Bert Wolfe was a widely respected and highly influential turf reporter, taking his famous by-line, ‘cardigan’ from the 1903 Melbourne Cup winner Lord cardigan, which his grandfather John Mayo bred at Heatherbrae, north of Maitland. Wolfe was present at the foaling of Lord Nolan, another of his grandfather’s horses, which won the cup in 1908.
Enlisting in the Australian Imperial Force in September 1916, Wolfe served with the 6th Field Artillery Brigade in France in 1917/18. After the war he commenced veterinary studies, but abandoned them when his grandfather persuaded the sporting editor of the Sydney Daily Telegraph to take him on as a racing assistant. By 1923 Wolfe was racing editor of the Sydney Referee, spending the next four years as sports editor of the Melbourne Argus. In 1927 he left journalism to become chairman of the Stipendiary Stewards of the Queensland Turf Club. Three years later he resumed his career as a journalist, writing for several Sydney newspapers until Sir Keith Murdoch, owner of the Melbourne Herald, told him that he wanted ‘the best racing writer in Australia’. ‘You’re looking at him’, was the reply. As turf editor from 1933, Wolfe covered 21 Melbourne Cups for the Herald. At the end of each cup he secured a phone and, within an hour, dictated 4000 words of copy from a few shorthand jottings in his racebook.
Wolfe was involved in some of the most dramatic incidents in Australian turf history. In 1932 he accompanied Phar Lap to Mexico where the horse won the Agua Caliente Handicap. Wolfe obtained permission to land an aeroplane at the course so that he could fly to San Diego, California, to cable the story home. A fortnight later he was present when the gelding died. He attended the post-mortem and resolutely believed thereafter that Phar Lap had been poisoned.
In 1934 Wolfe exposed a notorious fraud. Racing under different names in three states, the Sydney horse Erbie (as Redlock) landed heavy betting plunges. Wolfe travelled to Kadina, South Australia, saw the horse win and announced in the Herald that “Redlock is a ring-in”.

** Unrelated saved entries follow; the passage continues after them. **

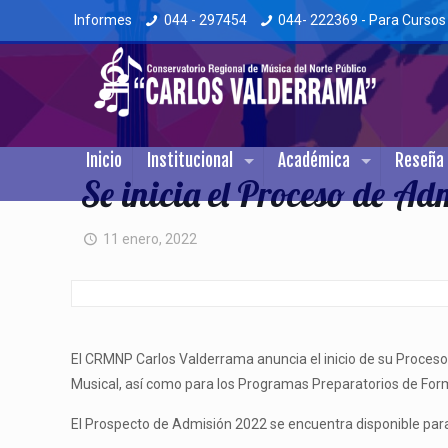
Informes
044 - 297454
044- 222369 - Para Cursos
Inicio
Institucional
Académica
Reseña 
Se inicia el Proceso de A
11 enero, 2022
El CRMNP Carlos Valderrama anuncia el inicio de su Proces
Musical, así como para los Programas Preparatorios de F
El Prospecto de Admisión 2022 se encuentra disponible para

‘cardigan’ was recognised as Australia’s leading turf writer. His renowned instincts for horses of quality led to a commission to buy brood-mares for Sol Green in England in 1938. Sir Ross Grey-Smith, chairman of the Victoria Racing Club, occasionally clashed with him, but praised his “fearless and sometimes ruthless criticism”. Wolfe was “much more than a wonderfully skilled reporter … he had a detective instinct”.